Mangiare troppo salato fa male al cervello

E’ noto da tempo che il  consumo eccessivo di sale ha un effetto nocivo sulla  salute. Lo hanno rivelato, negli anni, diverse ricerche che  hanno dimostrato l’ influenza dannosa  del sale  sulla salute del cervello e sulle funzioni cognitive, nelle quali ha sempre giocato un  ruolo primario l’ipertensione. Uno studio pubblicato questa settimana  su Nature conferma l’effetto deleterio del sale, ma indica meccanismi diversi dall’ipertensione e anche dall’ipotesi asse intestino-cervello, connesso con il sistema immunitario descritti in ricerche precedenti.

Costantino Iadecola, ricercatore italiano presso la Weill Cornell Medicine, New York, Usa, sperimentando, su topolini di laboratorio, una dieta molto ricca di sale, ha scoperto che questo alimento se eccessivo nella dieta  induce  un accumulo della proteina tau modificata (ndr, modificata da una reazione chimica chiamata fosforilazione che consiste nell’aggiunta di un gruppo fosfato ad una proteina o molecola) nelle cellule nervose. L’accumulo di questa proteina mutata, è solitamente associato a condizioni neuropatologiche che portano alla Malattia di Alzheimer, Dunque  il sale, secondo lo studio costituisce un fattore di rischio per la demenza e il declino cognitivo, causato secondo Costantino Iadecola e colleghi  da un processo biochimico, e cioè una serie di reazioni chimiche indotte da uno stimolo (assunzione  eccessiva di sale)  che  culmina con l’aumento dei livelli della proteina tau modificata nel cervello.  Sottoposti a test , i topolini,  ai quali è stata somministrata la dieta ad alto contenuto di sale (8-16 volte la dieta normale) dimostravano di fare fatica a riconoscere nuovi oggetti e  grandi difficoltà ad affrontare test psicologici per le funzioni esecutive.

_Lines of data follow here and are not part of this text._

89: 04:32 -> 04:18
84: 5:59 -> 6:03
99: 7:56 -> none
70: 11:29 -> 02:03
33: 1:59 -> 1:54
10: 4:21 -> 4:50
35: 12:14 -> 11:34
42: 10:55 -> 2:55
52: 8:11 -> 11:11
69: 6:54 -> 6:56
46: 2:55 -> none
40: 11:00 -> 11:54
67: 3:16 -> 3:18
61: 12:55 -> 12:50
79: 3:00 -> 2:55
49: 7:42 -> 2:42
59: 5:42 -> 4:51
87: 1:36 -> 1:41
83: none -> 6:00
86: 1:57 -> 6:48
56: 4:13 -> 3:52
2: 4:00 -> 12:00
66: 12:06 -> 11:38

Gli autori della ricerca spiegano che queste difficoltà  sono indotte dal sale che se assunto in grandi quantità, riduce la sintesi del monossido di azoto nelle cellule, che attiva un enzima (CDK5),  coinvolto nella modifica (fosforilazione) della proteina tau. Fortunatamente gli effetti di una dieta ricca di sale sono reversibili e i ricercatori hanno potuto ristabilire a livello cellulare la sintesi del monossido di azoto.

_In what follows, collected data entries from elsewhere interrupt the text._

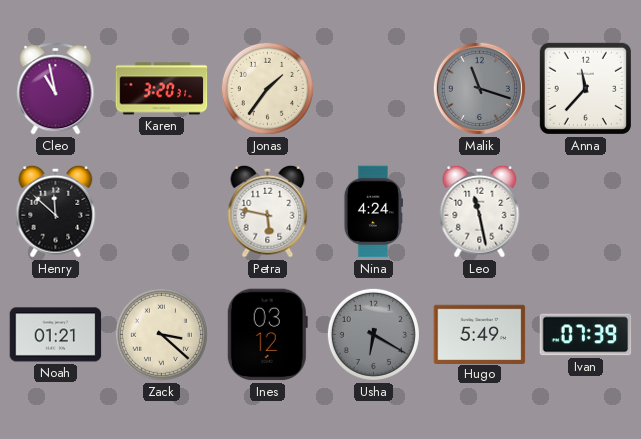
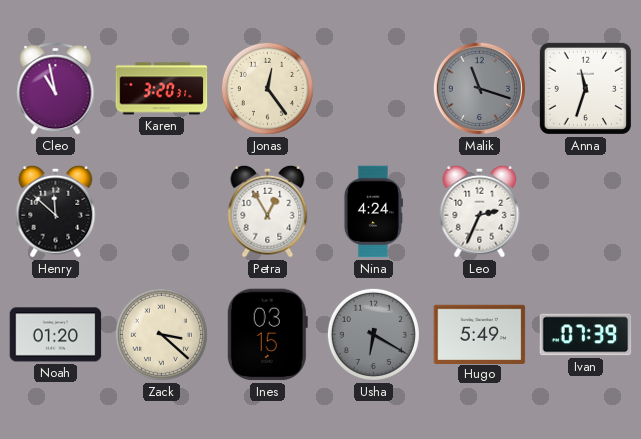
Jonas: 1:36 -> 12:24
Anna: 11:37 -> 11:33
Petra: 5:47 -> 12:55
Leo: 11:28 -> 2:34
Noah: 01:21 -> 01:20
Ines: 03:12 -> 03:15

Il risultato ottenuto da Iadecola e colleghi  identifica una nuova via che associa le abitudini alimentari alla  salute cerebrale e che indica ancora una volta che una dieta equilibrata può mantenere in salute il cervello e le funzioni cognitive. Per ora lo studio ha riguardato il modello animale  e per verificare se questo risultato sperimentale potrà  essere trasferito anche sull’uomo saranno necessarie ulteriori ricerche sperimentali.